I was taking a graphics course and one of my assignments was to create a graphic using an image of my choosing, and make it appear that is was being torn off a stack of something, similar to a calendar and revealing an image behind it...
 
Well, I had the image of Thomas Gainsborough's painting
"Pomeranian Bitch and Puppy" circa 1777.
 
Note the image of the modern day eskie behind the curled painting... Note too, the similarities in the stance, head, and general all over appearance...

The eskie in the photograph is

AKC Ch/UKC Gr. Ch Alpine's He Walks W O Sound

 at age 13 weeks.

 
 

The popularity of animal painting increased towards the end of the eighteenth century.
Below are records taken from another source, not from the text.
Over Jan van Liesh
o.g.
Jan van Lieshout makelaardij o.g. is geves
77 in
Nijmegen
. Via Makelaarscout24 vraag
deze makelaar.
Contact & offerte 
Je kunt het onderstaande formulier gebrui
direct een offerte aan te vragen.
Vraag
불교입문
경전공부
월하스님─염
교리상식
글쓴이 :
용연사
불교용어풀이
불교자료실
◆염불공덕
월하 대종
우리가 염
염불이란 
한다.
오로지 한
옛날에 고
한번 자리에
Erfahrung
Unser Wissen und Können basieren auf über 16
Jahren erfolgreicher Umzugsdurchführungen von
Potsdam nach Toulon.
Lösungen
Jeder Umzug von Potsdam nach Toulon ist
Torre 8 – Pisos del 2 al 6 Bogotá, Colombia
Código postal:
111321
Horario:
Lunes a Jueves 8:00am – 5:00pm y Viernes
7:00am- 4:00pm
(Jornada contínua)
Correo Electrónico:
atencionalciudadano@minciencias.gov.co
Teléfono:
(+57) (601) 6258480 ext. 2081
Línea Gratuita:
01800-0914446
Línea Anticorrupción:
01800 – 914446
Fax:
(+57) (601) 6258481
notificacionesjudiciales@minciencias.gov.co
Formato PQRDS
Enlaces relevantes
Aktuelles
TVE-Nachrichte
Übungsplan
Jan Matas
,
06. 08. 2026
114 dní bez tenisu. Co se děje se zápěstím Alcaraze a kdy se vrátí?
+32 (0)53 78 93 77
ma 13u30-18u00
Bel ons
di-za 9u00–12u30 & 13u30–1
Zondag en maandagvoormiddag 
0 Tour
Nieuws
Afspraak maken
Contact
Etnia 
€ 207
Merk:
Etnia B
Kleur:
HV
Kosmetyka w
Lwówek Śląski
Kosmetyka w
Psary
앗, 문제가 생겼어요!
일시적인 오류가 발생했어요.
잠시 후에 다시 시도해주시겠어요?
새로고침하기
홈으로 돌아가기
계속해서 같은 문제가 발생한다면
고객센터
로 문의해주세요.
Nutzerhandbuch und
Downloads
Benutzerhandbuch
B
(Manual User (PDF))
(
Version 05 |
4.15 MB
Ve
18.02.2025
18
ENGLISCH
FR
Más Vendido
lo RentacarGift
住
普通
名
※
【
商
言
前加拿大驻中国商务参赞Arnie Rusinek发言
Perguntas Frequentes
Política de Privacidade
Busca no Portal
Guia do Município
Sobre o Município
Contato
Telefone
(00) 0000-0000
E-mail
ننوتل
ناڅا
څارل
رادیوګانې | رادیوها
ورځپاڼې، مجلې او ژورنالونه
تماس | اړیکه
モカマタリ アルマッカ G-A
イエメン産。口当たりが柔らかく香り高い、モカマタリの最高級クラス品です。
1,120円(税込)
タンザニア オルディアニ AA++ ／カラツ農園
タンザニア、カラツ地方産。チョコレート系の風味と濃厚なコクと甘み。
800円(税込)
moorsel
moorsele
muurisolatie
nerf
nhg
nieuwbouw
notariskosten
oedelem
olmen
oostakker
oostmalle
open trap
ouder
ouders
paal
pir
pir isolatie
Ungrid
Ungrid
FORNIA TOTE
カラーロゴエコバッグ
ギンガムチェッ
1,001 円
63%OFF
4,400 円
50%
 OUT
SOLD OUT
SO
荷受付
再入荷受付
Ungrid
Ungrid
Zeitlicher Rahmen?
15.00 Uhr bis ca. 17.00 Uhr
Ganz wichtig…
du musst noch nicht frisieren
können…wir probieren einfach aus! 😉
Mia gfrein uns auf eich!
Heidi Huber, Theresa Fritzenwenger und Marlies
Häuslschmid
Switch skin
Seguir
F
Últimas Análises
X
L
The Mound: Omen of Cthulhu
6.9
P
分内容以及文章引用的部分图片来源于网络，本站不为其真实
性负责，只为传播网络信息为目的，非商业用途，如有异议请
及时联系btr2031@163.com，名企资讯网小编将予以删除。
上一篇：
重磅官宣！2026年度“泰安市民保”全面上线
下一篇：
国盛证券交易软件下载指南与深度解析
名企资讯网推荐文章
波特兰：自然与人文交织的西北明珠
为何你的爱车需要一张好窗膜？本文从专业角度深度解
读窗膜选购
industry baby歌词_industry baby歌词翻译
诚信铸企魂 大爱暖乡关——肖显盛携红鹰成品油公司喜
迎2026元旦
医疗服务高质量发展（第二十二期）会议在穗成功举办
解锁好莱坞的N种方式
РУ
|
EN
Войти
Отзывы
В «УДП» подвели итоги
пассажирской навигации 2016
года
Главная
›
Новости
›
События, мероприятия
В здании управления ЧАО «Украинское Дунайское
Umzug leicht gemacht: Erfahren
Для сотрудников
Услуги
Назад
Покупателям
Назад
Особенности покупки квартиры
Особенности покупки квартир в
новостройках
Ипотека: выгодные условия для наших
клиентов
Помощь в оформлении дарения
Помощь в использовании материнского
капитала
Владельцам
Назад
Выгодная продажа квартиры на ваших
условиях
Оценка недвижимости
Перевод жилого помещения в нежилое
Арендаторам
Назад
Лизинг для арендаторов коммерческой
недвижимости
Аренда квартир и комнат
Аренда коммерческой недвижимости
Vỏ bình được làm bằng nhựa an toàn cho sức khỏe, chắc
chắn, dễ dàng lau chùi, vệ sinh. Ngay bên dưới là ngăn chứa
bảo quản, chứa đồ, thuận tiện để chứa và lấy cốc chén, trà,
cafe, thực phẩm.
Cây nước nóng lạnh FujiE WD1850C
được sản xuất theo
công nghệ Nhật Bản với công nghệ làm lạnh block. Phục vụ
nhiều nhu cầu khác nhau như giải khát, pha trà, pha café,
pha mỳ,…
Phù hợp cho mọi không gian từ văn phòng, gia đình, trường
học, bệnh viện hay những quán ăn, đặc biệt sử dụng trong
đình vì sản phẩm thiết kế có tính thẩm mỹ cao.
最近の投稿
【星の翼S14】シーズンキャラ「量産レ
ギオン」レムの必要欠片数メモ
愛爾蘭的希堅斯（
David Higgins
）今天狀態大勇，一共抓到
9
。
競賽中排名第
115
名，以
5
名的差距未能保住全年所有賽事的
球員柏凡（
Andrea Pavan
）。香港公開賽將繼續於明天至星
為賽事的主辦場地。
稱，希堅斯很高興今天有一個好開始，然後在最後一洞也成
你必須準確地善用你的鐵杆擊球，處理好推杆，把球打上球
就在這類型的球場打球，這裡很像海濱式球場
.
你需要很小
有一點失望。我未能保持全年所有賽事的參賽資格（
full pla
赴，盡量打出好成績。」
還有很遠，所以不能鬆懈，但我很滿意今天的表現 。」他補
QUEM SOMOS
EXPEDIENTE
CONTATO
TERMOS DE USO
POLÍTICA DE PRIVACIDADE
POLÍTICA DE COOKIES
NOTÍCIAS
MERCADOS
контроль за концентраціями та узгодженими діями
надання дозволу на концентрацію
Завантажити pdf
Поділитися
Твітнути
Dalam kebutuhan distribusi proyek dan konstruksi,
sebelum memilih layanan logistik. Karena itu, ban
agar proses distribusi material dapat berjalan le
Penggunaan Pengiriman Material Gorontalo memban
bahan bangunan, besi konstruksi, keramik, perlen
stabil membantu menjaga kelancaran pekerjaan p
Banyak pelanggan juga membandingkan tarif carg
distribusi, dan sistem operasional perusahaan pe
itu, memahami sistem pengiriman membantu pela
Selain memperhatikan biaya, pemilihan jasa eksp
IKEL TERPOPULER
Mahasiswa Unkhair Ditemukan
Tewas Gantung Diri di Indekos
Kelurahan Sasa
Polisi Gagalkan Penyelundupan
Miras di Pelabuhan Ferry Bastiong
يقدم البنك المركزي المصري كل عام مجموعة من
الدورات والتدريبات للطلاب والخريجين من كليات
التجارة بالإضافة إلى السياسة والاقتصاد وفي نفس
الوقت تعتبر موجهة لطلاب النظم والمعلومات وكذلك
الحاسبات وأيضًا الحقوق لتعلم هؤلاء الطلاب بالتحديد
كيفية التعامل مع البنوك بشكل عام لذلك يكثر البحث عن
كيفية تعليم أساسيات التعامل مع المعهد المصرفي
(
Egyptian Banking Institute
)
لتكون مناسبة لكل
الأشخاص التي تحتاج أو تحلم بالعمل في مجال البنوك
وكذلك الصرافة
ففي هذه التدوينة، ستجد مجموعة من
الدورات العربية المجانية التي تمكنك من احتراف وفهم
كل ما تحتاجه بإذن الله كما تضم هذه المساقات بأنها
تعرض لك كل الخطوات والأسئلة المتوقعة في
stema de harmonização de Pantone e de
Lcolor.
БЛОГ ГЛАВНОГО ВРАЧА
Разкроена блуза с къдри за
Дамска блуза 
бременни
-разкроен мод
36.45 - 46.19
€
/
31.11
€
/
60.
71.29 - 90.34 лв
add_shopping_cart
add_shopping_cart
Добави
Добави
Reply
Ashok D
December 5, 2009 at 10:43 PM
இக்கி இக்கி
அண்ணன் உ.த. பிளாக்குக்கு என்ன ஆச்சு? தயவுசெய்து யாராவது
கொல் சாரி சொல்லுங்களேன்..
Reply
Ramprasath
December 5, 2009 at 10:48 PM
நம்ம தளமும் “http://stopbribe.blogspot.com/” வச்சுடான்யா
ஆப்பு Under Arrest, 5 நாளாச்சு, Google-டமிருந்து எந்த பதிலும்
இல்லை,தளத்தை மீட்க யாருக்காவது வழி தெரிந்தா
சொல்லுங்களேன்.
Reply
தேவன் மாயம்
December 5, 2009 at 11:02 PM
Animals were observed with a closer attention to nature, combined with a feeling for their individual characters. Gainsborough excelled at painting dogs and often included them in his portraits. The Pomeranians shown here belonged to his friend, the famous cellist, Carl Friedrich Abel. The painting is a particularly happy example of Gainsborough's ability to make the dogs a subject for a serious portrait in their own right. The sensitive painting of the convolvulus flowers growing on the rock to the right reveals the artist's powers of observation, but the distant landscape is purely imaginary.

Gainsborough's Pomeranian portrait is on display at The Tate Museum, London, England.